--- Record set ---

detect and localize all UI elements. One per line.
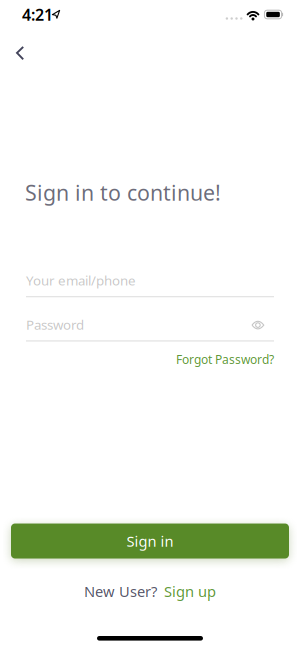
- button[interactable]: Sign in: [0, 524, 300, 558]
- button[interactable]: Show password: [251, 320, 274, 329]
- staticText: Sign up: [164, 582, 216, 601]
- staticText: 4:21: [22, 4, 53, 25]
- button[interactable]: Forgot Password?: [176, 351, 274, 367]
- staticText: Forgot Password?: [176, 351, 274, 367]
- button[interactable]: Sign up: [164, 582, 216, 601]
- staticText: Sign in: [126, 531, 174, 551]
- staticText: New User?: [84, 582, 157, 601]
- staticText: Your email/phone: [26, 272, 136, 289]
- staticText: Sign in to continue!: [25, 178, 221, 206]
- button[interactable]: Back: [0, 38, 42, 68]
- staticText: Password: [26, 316, 84, 333]
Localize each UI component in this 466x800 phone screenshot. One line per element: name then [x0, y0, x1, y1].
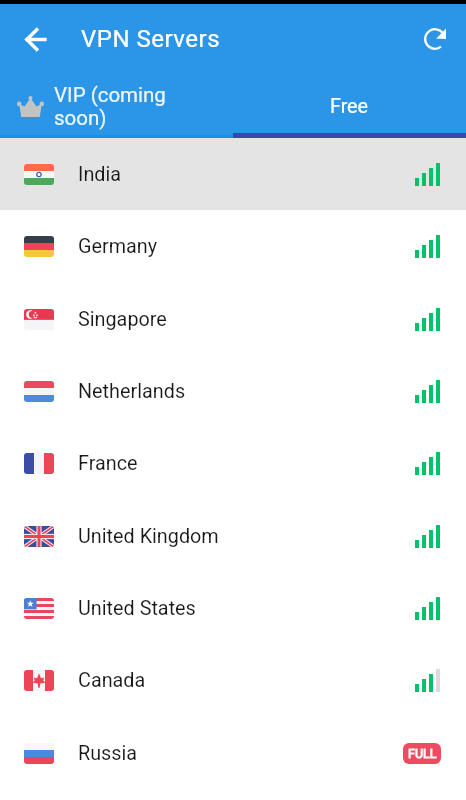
staticText: VPN Servers: [81, 25, 221, 53]
staticText: Canada: [78, 669, 146, 692]
button[interactable]: Russia: [0, 717, 466, 789]
staticText: Singapore: [78, 308, 167, 331]
staticText: France: [78, 452, 138, 475]
staticText: United States: [78, 597, 196, 620]
button[interactable]: United States: [0, 572, 466, 644]
staticText: VIP (coming soon): [54, 83, 173, 130]
button[interactable]: Netherlands: [0, 355, 466, 427]
button[interactable]: Free: [233, 74, 466, 138]
button[interactable]: France: [0, 427, 466, 500]
button[interactable]: Singapore: [0, 283, 466, 355]
staticText: India: [78, 163, 122, 186]
button[interactable]: Back: [14, 17, 58, 61]
staticText: United Kingdom: [78, 525, 219, 548]
button[interactable]: VIP (coming soon): [0, 74, 233, 138]
staticText: Free: [330, 95, 369, 118]
button[interactable]: India: [0, 138, 466, 210]
button[interactable]: United Kingdom: [0, 500, 466, 572]
staticText: FULL: [408, 746, 437, 761]
button[interactable]: Refresh: [413, 17, 457, 61]
staticText: Germany: [78, 235, 158, 258]
staticText: Russia: [78, 742, 138, 765]
button[interactable]: Canada: [0, 644, 466, 717]
staticText: Netherlands: [78, 380, 186, 403]
button[interactable]: Germany: [0, 210, 466, 283]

---

§ **Instructions for the task**: All lines from the one containing "Localize each UI" to the last line of the data above, both included, should be printed exactly, and the pictures should not appear.

§ **Response area**:
Localize each UI component in this 466x800 phone screenshot. One line per element: name then [x0, y0, x1, y1].
staticText: VPN Servers: [81, 25, 221, 53]
staticText: Canada: [78, 669, 146, 692]
button[interactable]: Russia: [0, 717, 466, 789]
staticText: Singapore: [78, 308, 167, 331]
staticText: France: [78, 452, 138, 475]
staticText: United States: [78, 597, 196, 620]
button[interactable]: United States: [0, 572, 466, 644]
staticText: VIP (coming soon): [54, 83, 173, 130]
button[interactable]: Netherlands: [0, 355, 466, 427]
button[interactable]: Free: [233, 74, 466, 138]
button[interactable]: France: [0, 427, 466, 500]
button[interactable]: Singapore: [0, 283, 466, 355]
staticText: India: [78, 163, 122, 186]
button[interactable]: Back: [14, 17, 58, 61]
staticText: United Kingdom: [78, 525, 219, 548]
button[interactable]: VIP (coming soon): [0, 74, 233, 138]
staticText: Free: [330, 95, 369, 118]
button[interactable]: India: [0, 138, 466, 210]
button[interactable]: United Kingdom: [0, 500, 466, 572]
staticText: FULL: [408, 746, 437, 761]
button[interactable]: Refresh: [413, 17, 457, 61]
staticText: Germany: [78, 235, 158, 258]
staticText: Russia: [78, 742, 138, 765]
button[interactable]: Canada: [0, 644, 466, 717]
staticText: Netherlands: [78, 380, 186, 403]
button[interactable]: Germany: [0, 210, 466, 283]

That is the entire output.